Leigh’s work ranges from more abstract carvings to commissioned pieces with intricate detail.

“Now I am left with this new emotion of grief that I don’t think will ever go away,” she wrote in a journal documenting the process of creating the owl. “After my mom passed, I just wanted to carve as much as possible… The saws drown out the outside world and you focus all your energy into this log. Creating something out of nothing… It feels good to honor the tree with purpose.”

In talking with Zechnich’s parents and working with Mark Belles, another local artist, the owl came to represent “the journey.” As Leigh writes, “We are all going to take this journey, and may even help a loved one on their journey at some point in our life. The owl in the sculpture is soaring up and represents the transition to the next stage. The wings are the gateway between our physical self and our energy. The trees are our guides that help us navigate through this difficult process. We are not alone.”

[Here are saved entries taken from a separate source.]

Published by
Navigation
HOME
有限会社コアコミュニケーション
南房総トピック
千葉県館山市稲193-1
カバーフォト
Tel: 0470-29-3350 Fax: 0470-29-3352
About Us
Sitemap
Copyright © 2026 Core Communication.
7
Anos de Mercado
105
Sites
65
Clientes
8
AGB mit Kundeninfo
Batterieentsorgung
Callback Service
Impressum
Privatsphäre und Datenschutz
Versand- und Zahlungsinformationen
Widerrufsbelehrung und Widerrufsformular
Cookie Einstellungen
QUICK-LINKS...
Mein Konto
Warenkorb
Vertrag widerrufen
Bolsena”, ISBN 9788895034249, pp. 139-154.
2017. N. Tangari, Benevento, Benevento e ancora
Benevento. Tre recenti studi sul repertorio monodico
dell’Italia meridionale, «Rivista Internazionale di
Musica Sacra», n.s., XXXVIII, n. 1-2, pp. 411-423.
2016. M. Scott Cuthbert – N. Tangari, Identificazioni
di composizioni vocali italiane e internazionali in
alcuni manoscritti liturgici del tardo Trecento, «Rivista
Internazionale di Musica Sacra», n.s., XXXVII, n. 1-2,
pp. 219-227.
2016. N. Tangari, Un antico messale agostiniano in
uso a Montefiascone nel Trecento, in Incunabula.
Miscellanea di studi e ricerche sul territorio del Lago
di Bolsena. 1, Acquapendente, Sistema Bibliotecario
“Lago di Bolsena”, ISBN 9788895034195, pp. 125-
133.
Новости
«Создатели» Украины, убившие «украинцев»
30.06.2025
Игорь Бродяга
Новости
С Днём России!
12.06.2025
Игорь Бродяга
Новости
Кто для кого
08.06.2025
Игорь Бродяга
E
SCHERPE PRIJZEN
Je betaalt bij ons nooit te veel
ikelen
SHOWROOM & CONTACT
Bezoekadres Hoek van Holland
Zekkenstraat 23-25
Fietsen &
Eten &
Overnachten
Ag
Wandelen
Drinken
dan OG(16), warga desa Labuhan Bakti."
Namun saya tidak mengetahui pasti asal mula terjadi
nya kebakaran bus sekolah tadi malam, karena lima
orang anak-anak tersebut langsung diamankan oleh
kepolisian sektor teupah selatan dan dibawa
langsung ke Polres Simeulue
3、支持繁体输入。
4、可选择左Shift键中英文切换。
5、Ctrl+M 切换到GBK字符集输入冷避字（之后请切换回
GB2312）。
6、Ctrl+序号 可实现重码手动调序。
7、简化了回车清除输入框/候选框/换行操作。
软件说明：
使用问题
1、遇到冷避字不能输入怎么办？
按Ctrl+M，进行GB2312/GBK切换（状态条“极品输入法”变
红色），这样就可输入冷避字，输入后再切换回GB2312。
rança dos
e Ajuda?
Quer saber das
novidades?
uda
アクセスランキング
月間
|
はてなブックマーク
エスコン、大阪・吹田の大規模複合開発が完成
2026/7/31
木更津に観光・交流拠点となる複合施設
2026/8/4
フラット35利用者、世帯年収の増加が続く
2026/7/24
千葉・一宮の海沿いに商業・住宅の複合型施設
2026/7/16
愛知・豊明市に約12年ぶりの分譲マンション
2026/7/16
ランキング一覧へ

Carved in the owl’s wings is the phrase “You are not alone if there are trees,” a quote from Zechnich’s journal. The process of creating the owl was emotional for her, as it was a familiar outlet used to reflect on unfamiliar—and difficult—feelings. A way to help process the loss of her mother, to honor the life of someone she didn’t know but was loved within his greater community, and a way to try and make sense of it all.

“If I can’t sleep at night, I just carve in my head,” Leigh says. “It’s kind of meditative, that’s how I get myself back to sleep and how I don’t fuss on everything in the world.”